SPRINGFIELD – From Montreal, the Middle East and Ecuador to Branson and the homes in their own neighborhoods, the leadership and members of Ridgecrest Baptist Church here have committed to transforming lives through the gospel.
“I don’t think you can create a better vision than what Jesus already gave to the church, which was to go and make disciples,” Chad Grayson, pastor of Ridgecrest, said. “We want to be a church that is making Christ-centered disciples of all nations.”
During Ridgecrest’s annual “Missions Emphasis Week,” Jan. 31-Feb. 7, the church welcomes representatives from all of its global impact partners – that is, missionaries and ministries the church works with and supports – so that members can learn more about how they can engage in God’s mission around the world.
According to Grayson, church members have shown an increasing concern for making disciples both at home and around the globe – a passion that is evidenced by their pocketbooks. Last year, which was a record-year for the church’s giving overall, members gave roughly $300,000 to missions through Lottie Moon and through gifts to their global impact partners.
Grayson said that Ridgecrest members have caught the vision of “being Jesus with skin on,” so that others can see the love of Christ through them.

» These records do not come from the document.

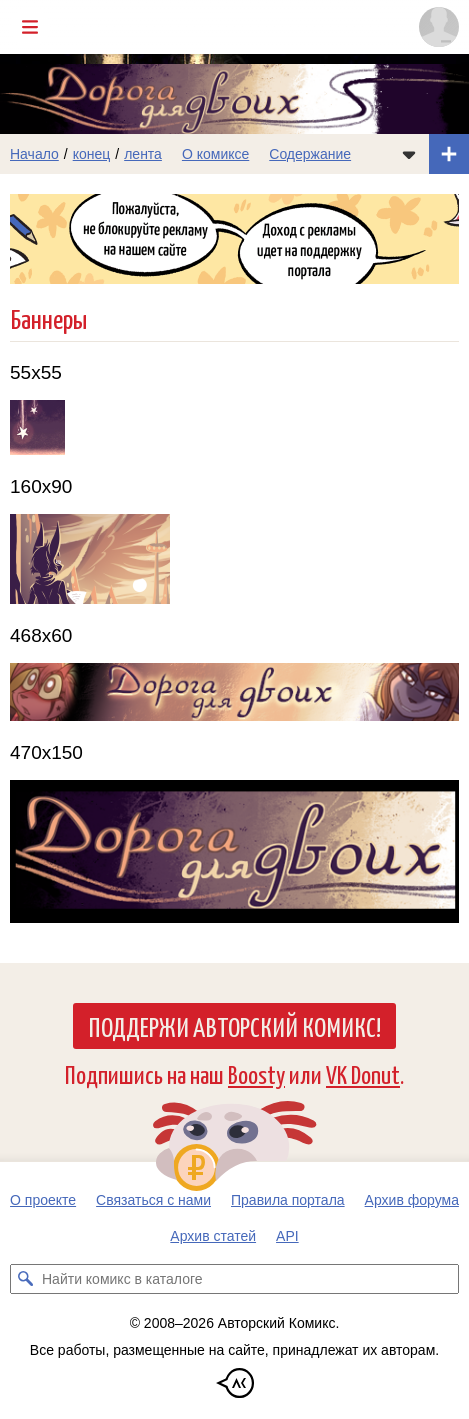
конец (92, 154)
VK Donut (363, 1073)
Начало (34, 154)
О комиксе (215, 154)
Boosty (256, 1073)
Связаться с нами (153, 1200)
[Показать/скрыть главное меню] (30, 27)
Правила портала (288, 1200)
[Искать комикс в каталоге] (25, 1279)
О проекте (43, 1200)
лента (143, 154)
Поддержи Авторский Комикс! (234, 1026)
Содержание (310, 154)
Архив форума (412, 1200)
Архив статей (213, 1236)
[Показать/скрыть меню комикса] (409, 154)
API (287, 1236)
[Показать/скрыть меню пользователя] (439, 27)
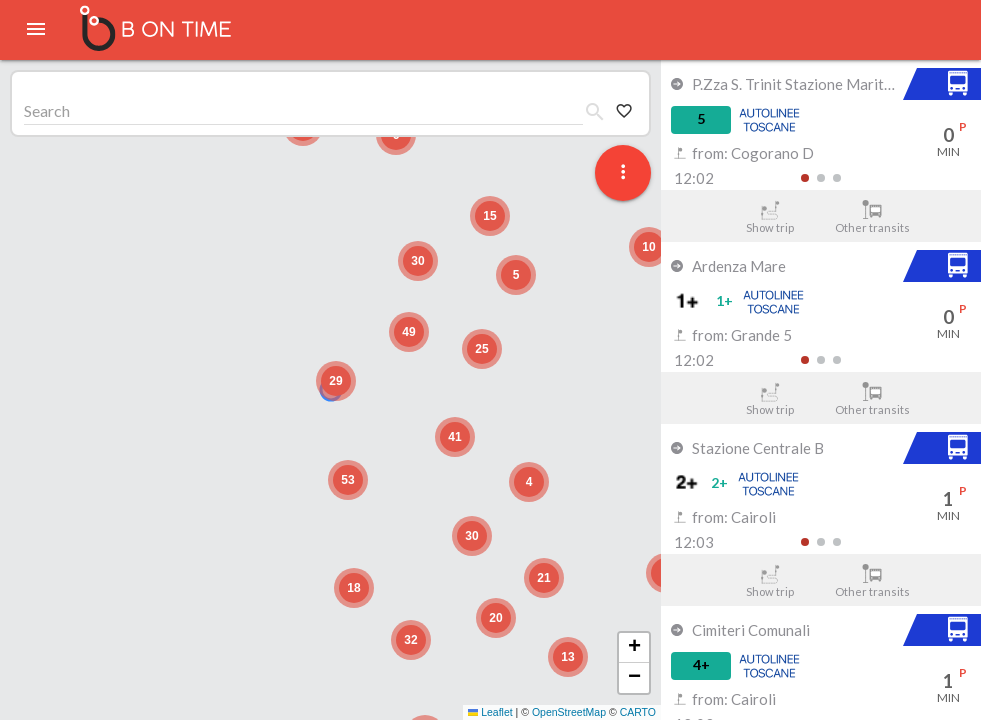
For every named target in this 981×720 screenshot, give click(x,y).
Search (47, 110)
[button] (336, 381)
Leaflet (490, 712)
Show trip (769, 217)
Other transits (872, 217)
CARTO (638, 712)
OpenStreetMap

“Right now, we feel that we’re on the verge of revival, if it hasn’t already started,” Grayson said. He shared his excitement about a recent sermon series and initiative called, “Discipleship Training,” which challenges the people of Ridgecrest to search their hearts: “Am I a true, Christ-centered disciple?” The initiative will equip Ridgecrest members to follow Christ wholeheartedly and make disciples in their own neighborhoods.
“The light that shines furthest shines brightest at home,” Grayson said, sharing about his heart to see more people reached for Christ in Springfield. This desire has shaped various ministries in the area. The church encourages door-to-door evangelism efforts, it recently held a “Beast Feast” event that drew hundreds of men from around the area to hear the gospel, and it is home to the state’s largest Celebrate Recovery program.

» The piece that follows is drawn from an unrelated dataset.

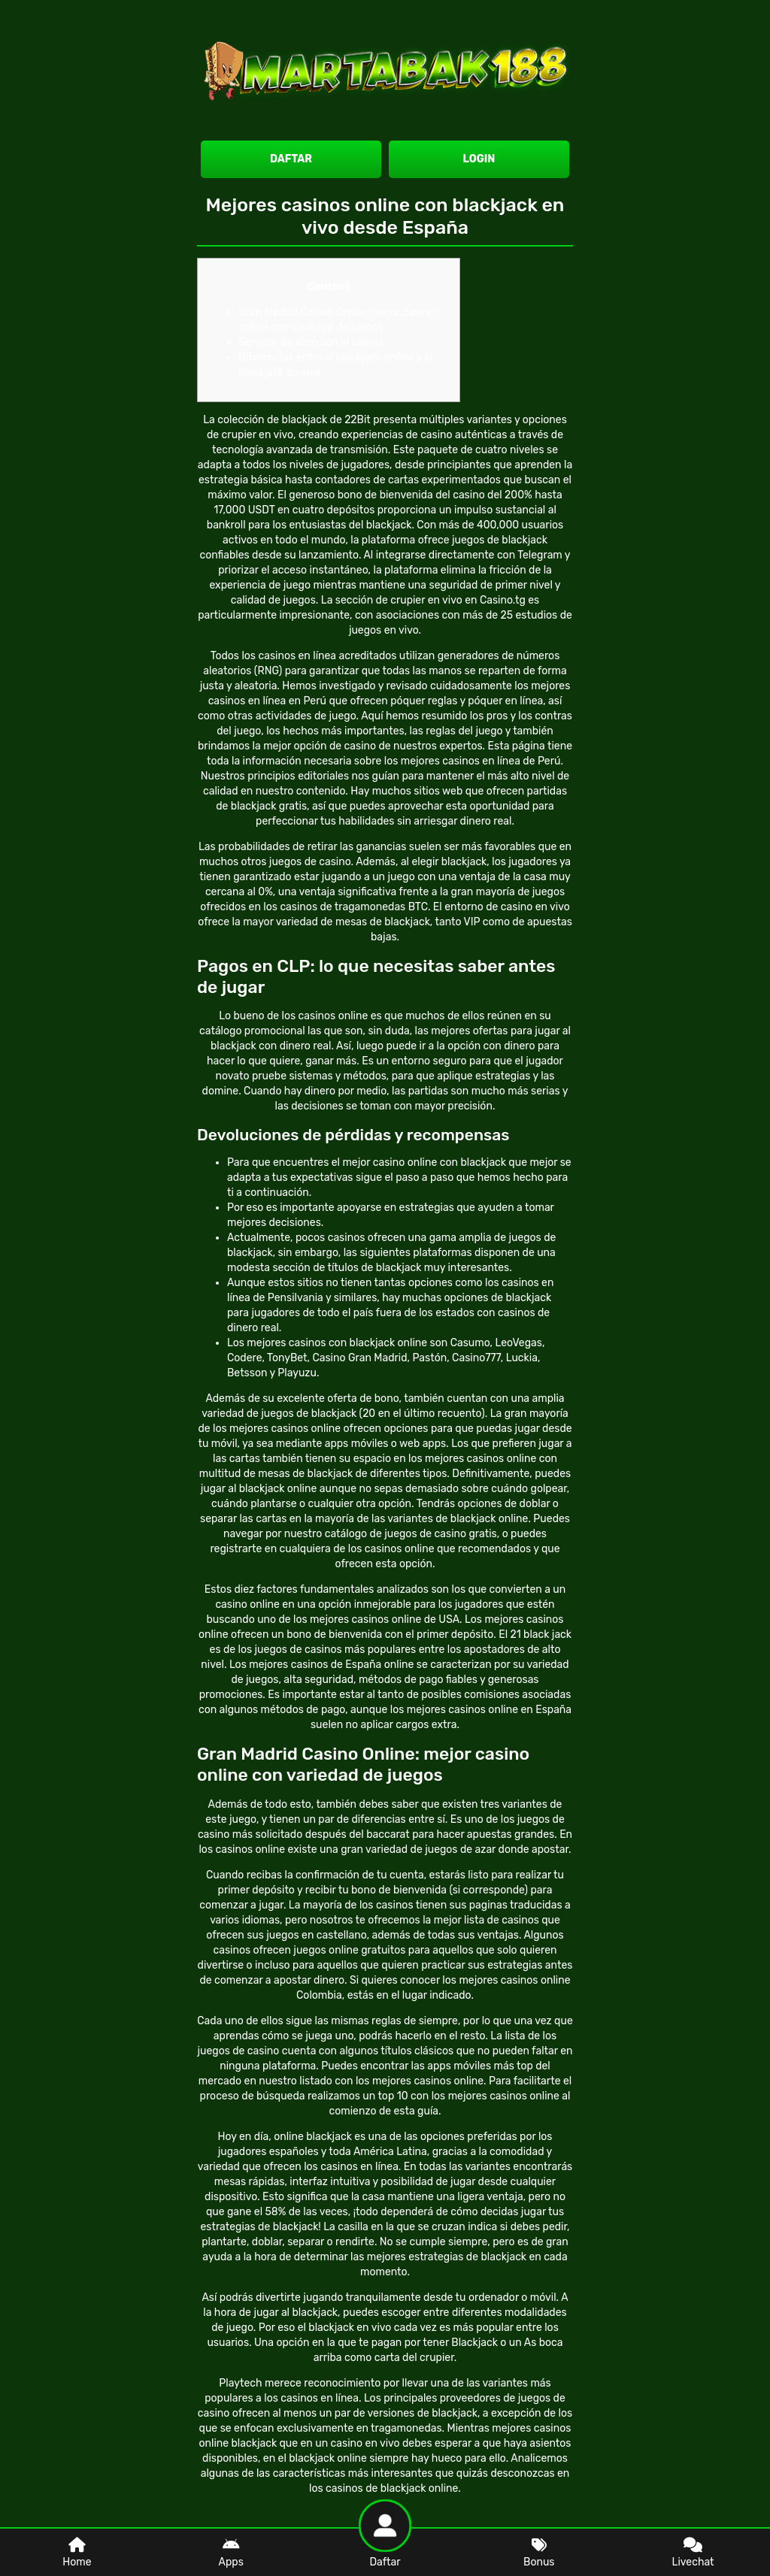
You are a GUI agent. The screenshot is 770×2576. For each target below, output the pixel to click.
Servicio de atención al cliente (311, 342)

This passion to make disciples and transform lives also shows in the church’s growing emphasis on orphan care, a ministry that Grayson explored in his doctoral dissertation.

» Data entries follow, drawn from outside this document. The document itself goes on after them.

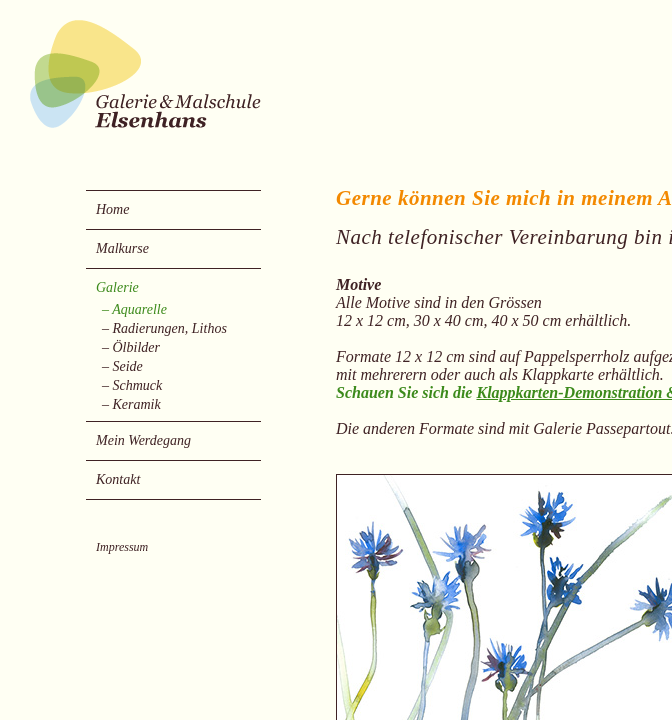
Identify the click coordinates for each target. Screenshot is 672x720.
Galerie (117, 287)
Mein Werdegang (143, 440)
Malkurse (122, 248)
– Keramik (131, 405)
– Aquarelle (134, 310)
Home (112, 209)
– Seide (122, 367)
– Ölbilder (131, 348)
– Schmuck (132, 386)
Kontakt (118, 479)
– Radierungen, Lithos (164, 329)
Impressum (122, 547)
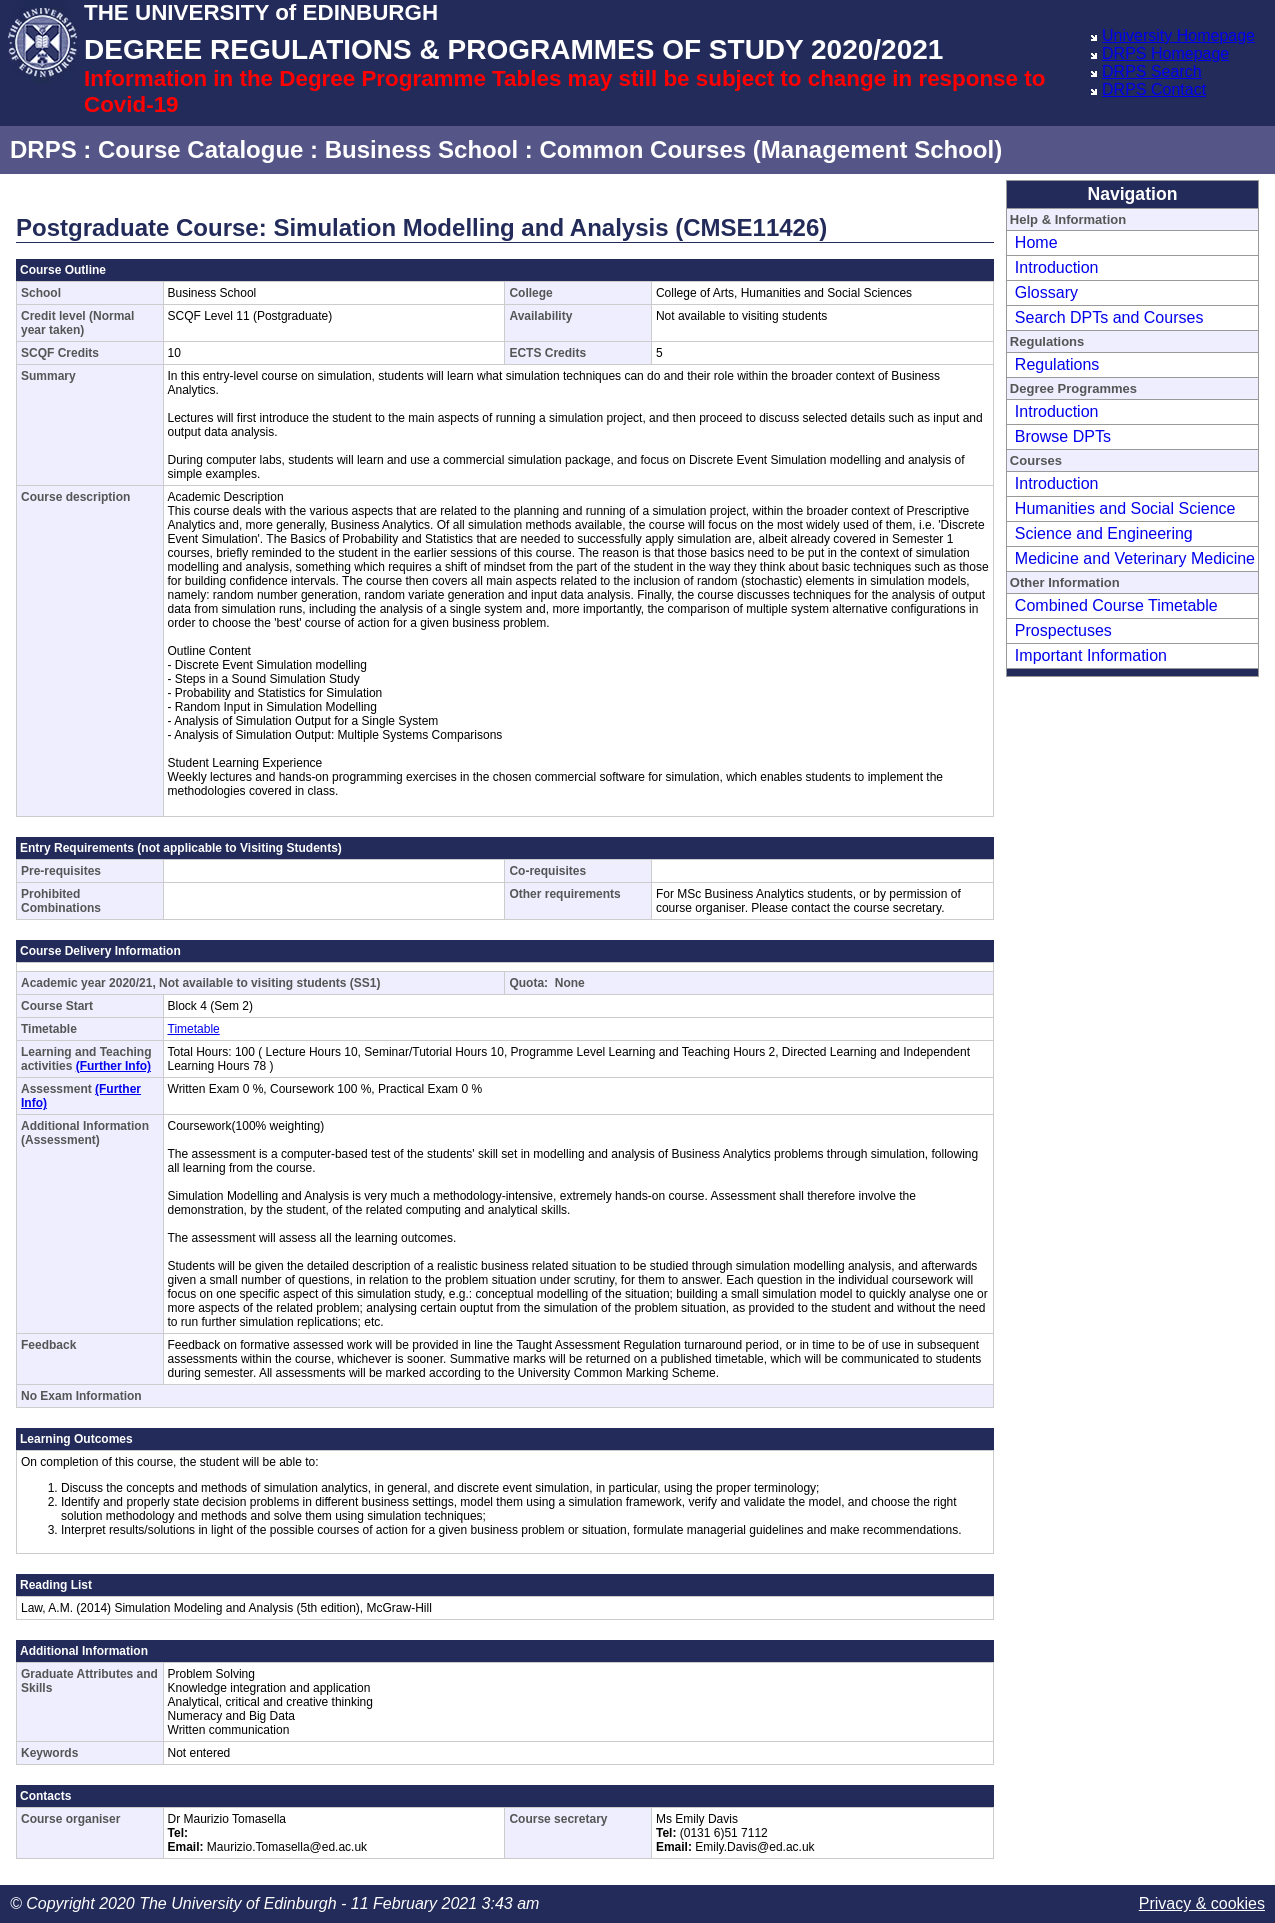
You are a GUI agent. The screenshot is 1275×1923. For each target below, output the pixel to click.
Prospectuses (1063, 630)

“(Orphans) are easy to ignore until you see their face, hold them, actually talk to them. Then you can’t ignore them anymore,” Grayson, who gained a passion for the fatherless after reading David Platt’s book, Radical, and preaching the epistle of James.
“You’re never more like God than when you’re taking care of the helpless,” he added.
More and more church members are gaining a passion for this ministry, as well. Several are foster parents or are in the process of adopting, and the church supports orphanages around the world and dreams of building orphanages for children who fall through the cracks of other orphan care programs.
Despite their various ministry efforts, however, Grayson said the church has one ultimate goal: to draw people to a life-changing relationship with Jesus Christ.